From Tables 1 to 4, it can be seen that the slurry composition according to the present invention significantly reduces the corrosion rate and oxide erosion while maintaining a high polishing rate, and greatly improves the storage stability.

The slurry composition of the present invention is excellent in storage stability or dispersion stability by containing PEG, and has a high polishing rate. Therefore, when using the slurry according to the invention, high productivity in the semiconductor manufacturing process can be expected.
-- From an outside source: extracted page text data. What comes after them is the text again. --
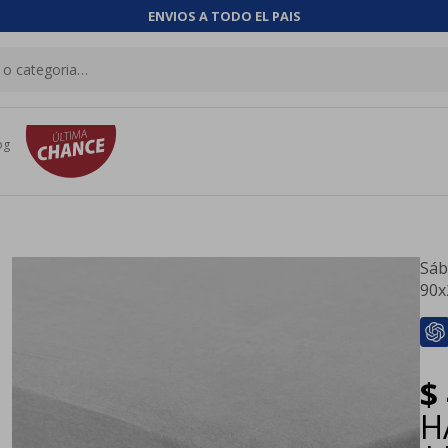
ENVIOS A TODO EL PAIS
og
Sáb
90x
$
H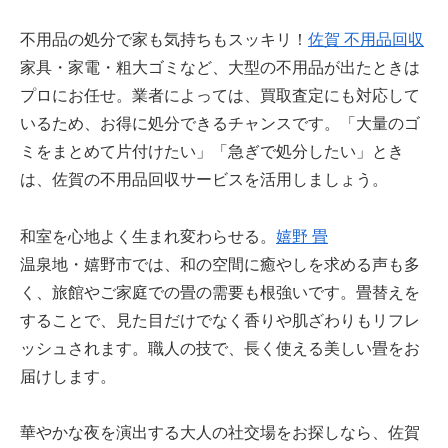
不用品の処分で家も気持ちもスッキリ！
佐賀 不用品回収
家具・家電・粗大ゴミなど、大型の不用品が出たときは
プロにお任せ。業者によっては、買取査定にも対応して
いるため、お得に処分できるチャンスです。「大量のゴ
ミをまとめて片付けたい」「急ぎで処分したい」とき
は、佐賀の不用品回収サービスを活用しましょう。
和室を心地よく生まれ変わらせる。
嬉野 畳
温泉地・嬉野市では、和の空間に癒やしを求める声も多
く、旅館やご家庭での畳の需要も根強いです。畳替えを
することで、見た目だけでなく香りや肌ざわりもリフレ
ッシュされます。職人の技で、長く使える美しい畳をお
届けします。
華やかな夜を演出する大人の社交場をお探しなら、佐賀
In addition, defects such as corrosion or cracks during polishing are significantly reduced, thereby ensuring a high yield in the semiconductor manufacturing process.

Claims (6)

A slurry composition for metal CMP, comprising a peroxide compound and an inorganic acid, an organic acid compound having one or more carboxyl groups, a metal oxide, polyethylene glycol (PEG), and deionized water. The slurry composition for metal CMP according to claim 1, further comprising a glycol compound. The method of claim 2, wherein the peroxide compound includes hydrogen peroxide, benzoyl peroxide, calcium peroxide, barium peroxide, sodium peroxide or mixtures thereof; Nitric acid, sulfuric acid, hydrochloric acid, phosphoric acid, or mixtures thereof; As the organic acid compound, acetic acid, citric acid, glutaric acid, glutaric acid, glycolic acid, formic acid, lactic acid, malic acid, male Acid (maleic acid), oxalic acid, phthalic acid, succinic acid, tartaric acid, or mixtures thereof; Silica, aluminum, ceria, zirconia or a mixture thereof as the metal oxide; Monoethylene glycol, diethylene glycol, triethylene glycol or a mixture thereof is used as the glycol compound. The method of claim 3, wherein based on the total weight of the slurry composition, 0.1 to 10 wt% of the peroxide compound; 0.001 to 0.1 wt% of the inorganic acid; 0.01 to 10 wt% of the organic acid compound; 1 to 25% by weight of the silica, or 0.5% to 10% by weight of the alumina, the ceria, or the zirconia; 0.001 to 1 weight percent of the PEG; And Slurry composition for metal CMP, characterized in that it comprises 0.001 to 8% by weight of the glycol compound. The slurry composition for metal CMP according to any one of claims 1 to 4, which is used for polishing a tungsten wafer. A metal polishing method using the slurry composition according to any one of claims 1 to 5.